▶ _THE TASK_:
Nothing should be left out. Give all the data again exactly as written.

•••

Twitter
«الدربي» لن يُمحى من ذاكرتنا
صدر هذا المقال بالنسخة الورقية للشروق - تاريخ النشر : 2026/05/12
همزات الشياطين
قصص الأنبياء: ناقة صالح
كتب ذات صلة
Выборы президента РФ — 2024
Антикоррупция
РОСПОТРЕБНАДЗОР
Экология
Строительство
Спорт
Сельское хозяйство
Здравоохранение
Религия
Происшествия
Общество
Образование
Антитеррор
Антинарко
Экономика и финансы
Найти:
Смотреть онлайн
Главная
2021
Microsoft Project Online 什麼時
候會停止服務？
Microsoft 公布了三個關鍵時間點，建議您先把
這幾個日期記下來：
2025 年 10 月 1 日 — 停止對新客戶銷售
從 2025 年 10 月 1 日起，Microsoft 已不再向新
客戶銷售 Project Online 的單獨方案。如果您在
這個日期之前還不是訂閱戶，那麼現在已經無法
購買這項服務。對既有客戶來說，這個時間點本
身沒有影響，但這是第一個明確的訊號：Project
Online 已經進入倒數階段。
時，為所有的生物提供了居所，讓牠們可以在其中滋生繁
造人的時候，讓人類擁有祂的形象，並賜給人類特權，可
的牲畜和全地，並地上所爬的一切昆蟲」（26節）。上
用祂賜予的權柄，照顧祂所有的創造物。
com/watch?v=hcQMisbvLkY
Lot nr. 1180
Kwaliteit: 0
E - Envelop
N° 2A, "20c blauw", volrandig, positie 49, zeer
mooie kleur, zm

•••

▶ _SOLUTION FOR THIS EXERCISE_:
Twitter
«الدربي» لن يُمحى من ذاكرتنا
صدر هذا المقال بالنسخة الورقية للشروق - تاريخ النشر : 2026/05/12
همزات الشياطين
قصص الأنبياء: ناقة صالح
كتب ذات صلة
Выборы президента РФ — 2024
Антикоррупция
РОСПОТРЕБНАДЗОР
Экология
Строительство
Спорт
Сельское хозяйство
Здравоохранение
Религия
Происшествия
Общество
Образование
Антитеррор
Антинарко
Экономика и финансы
Найти:
Смотреть онлайн
Главная
2021
Microsoft Project Online 什麼時
候會停止服務？
Microsoft 公布了三個關鍵時間點，建議您先把
這幾個日期記下來：
2025 年 10 月 1 日 — 停止對新客戶銷售
從 2025 年 10 月 1 日起，Microsoft 已不再向新
客戶銷售 Project Online 的單獨方案。如果您在
這個日期之前還不是訂閱戶，那麼現在已經無法
購買這項服務。對既有客戶來說，這個時間點本
身沒有影響，但這是第一個明確的訊號：Project
Online 已經進入倒數階段。
時，為所有的生物提供了居所，讓牠們可以在其中滋生繁
造人的時候，讓人類擁有祂的形象，並賜給人類特權，可
的牲畜和全地，並地上所爬的一切昆蟲」（26節）。上
用祂賜予的權柄，照顧祂所有的創造物。
com/watch?v=hcQMisbvLkY
Lot nr. 1180
Kwaliteit: 0
E - Envelop
N° 2A, "20c blauw", volrandig, positie 49, zeer
mooie kleur, zm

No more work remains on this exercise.